▸ **Task details**:
On how many lines of the data below does the word "warranty" appear? Reply with the number only.

Stored dataset items

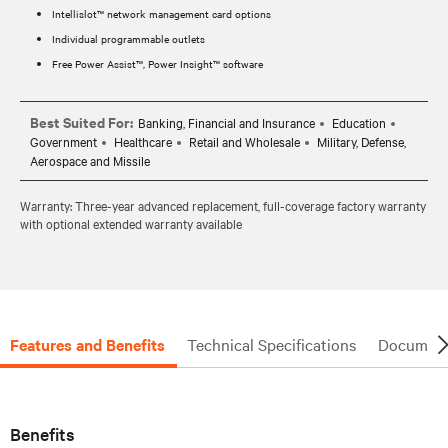
Intellislot™ network management card options
Individual programmable outlets
Free Power Assist™, Power Insight™ software
Best Suited For:
Banking, Financial and Insurance
Education
Government
Healthcare
Retail and Wholesale
Military, Defense,
Aerospace and Missile
Warranty: Three-year advanced replacement, full-coverage factory warranty
with optional extended warranty available
Features and Benefits
Technical Specifications
Document
Benefits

▸ **Response to the task**:
2